Kepala SKK Migas Djoko Siswanto dalam laporan pada Senin (10/8/2026) menyampaikan, percepatan tersebut merupakan tindak lanjut surat Menteri ESDM kepada Menteri Perhubungan terkait pengurusan persetujuan dan perizinan penggunaan kapal asing.
Langkah ini juga dilakukan sesuai arahan Wakil Menteri Perhubungan. Djoko mengatakan, jajaran SKK Migas pada Senin pagi telah diterima dengan baik oleh Wakil Menteri Perhubungan beserta jajaran Kementerian Perhubungan.
Pertemuan tersebut membahas percepatan proses Persetujuan Penggunaan Kapal Asing (PPKA) yang dibutuhkan untuk mendukung kegiatan operasi migas.
“Bapak Wamen Perhubungan menyampaikan bahwa Menteri Perhubungan telah mendisposisi persetujuan PPKA-nya,” ujar Djoko dalam laporannya.
Meski demikian, masih terdapat sejumlah dokumen yang perlu dilengkapi oleh pihak pemohon sebagai penguatan administrasi.
Salah satunya adalah surat pernyataan tanggung jawab mutlak dari pihak pemohon.

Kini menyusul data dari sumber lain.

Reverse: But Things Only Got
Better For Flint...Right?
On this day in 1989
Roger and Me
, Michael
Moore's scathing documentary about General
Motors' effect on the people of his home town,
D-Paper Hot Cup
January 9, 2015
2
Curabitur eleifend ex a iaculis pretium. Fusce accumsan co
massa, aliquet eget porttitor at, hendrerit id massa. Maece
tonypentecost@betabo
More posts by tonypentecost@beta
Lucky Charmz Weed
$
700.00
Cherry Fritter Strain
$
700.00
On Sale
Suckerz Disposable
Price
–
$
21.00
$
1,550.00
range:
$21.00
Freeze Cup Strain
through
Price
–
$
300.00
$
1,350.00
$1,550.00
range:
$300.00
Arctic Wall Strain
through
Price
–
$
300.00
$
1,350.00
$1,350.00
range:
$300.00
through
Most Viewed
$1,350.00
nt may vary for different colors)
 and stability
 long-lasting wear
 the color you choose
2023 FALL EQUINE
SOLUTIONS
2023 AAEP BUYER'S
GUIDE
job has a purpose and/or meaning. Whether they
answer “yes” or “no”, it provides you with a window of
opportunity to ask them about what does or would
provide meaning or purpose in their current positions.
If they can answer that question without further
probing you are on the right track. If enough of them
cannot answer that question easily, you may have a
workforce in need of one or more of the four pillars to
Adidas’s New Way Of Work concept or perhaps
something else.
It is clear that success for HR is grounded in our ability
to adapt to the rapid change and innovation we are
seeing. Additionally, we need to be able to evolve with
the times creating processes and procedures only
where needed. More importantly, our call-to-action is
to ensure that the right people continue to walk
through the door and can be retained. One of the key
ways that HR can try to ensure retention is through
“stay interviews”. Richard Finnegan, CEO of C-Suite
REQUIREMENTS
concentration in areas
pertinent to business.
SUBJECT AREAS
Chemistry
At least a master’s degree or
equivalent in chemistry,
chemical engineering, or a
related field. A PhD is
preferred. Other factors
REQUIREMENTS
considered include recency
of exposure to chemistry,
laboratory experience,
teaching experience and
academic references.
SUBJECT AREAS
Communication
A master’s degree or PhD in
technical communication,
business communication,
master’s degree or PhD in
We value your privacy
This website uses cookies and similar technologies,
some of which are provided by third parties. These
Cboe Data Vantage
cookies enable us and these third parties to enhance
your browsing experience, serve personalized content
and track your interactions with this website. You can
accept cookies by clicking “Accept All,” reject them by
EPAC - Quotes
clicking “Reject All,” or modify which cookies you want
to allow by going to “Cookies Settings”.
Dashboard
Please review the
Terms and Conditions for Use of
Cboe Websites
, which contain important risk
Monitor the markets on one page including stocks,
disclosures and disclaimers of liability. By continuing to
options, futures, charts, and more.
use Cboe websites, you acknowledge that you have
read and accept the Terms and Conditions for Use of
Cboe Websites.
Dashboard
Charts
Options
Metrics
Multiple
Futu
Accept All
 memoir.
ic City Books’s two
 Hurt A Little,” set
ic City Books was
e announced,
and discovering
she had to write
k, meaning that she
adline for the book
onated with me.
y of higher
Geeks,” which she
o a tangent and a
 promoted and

Dokumen tersebut menjadi bagian penting untuk memastikan seluruh tanggung jawab dan risiko penggunaan kapal asing berada pada pihak pemohon.
Kementerian Perhubungan, lanjut Djoko, juga akan melakukan peninjauan kembali apabila di kemudian hari ditemukan kekeliruan dalam proses tersebut untuk dilakukan perbaikan.
Dengan perkembangan ini, SKK Migas optimistis proses perizinan dapat segera dituntaskan.
“Insya Allah kami akan selesaikan pada minggu ini,” tegas Djoko, seperti diceritakan kepada ruangenergi.com
Dorong Kelancaran Operasi dan Lifting
Percepatan perizinan kapal asing ini menjadi bagian dari upaya pemerintah menghilangkan hambatan administratif yang berpotensi mengganggu kelancaran kegiatan operasi hulu migas.
Bagi industri migas, kepastian waktu dalam penggunaan kapal pendukung operasi menjadi penting, terutama untuk kegiatan yang membutuhkan dukungan armada khusus yang belum tersedia atau belum mencukupi dari dalam negeri.
Karena itu, sinergi antara SKK Migas, Kementerian ESDM, Kementerian Perhubungan dan para kontraktor kontrak kerja sama (KKKS) menjadi kunci agar kebutuhan operasi dapat segera dipenuhi.
Djoko pun menutup laporannya dengan optimisme bahwa kolaborasi lintas kementerian dan lembaga tersebut dapat memberikan dampak positif terhadap kelancaran operasi migas dan pada akhirnya mendukung peningkatan produksi serta lifting nasional.
“Bersama kita BISA. Lifting naik: BISA, BISA, BISA,” ujar Djoko.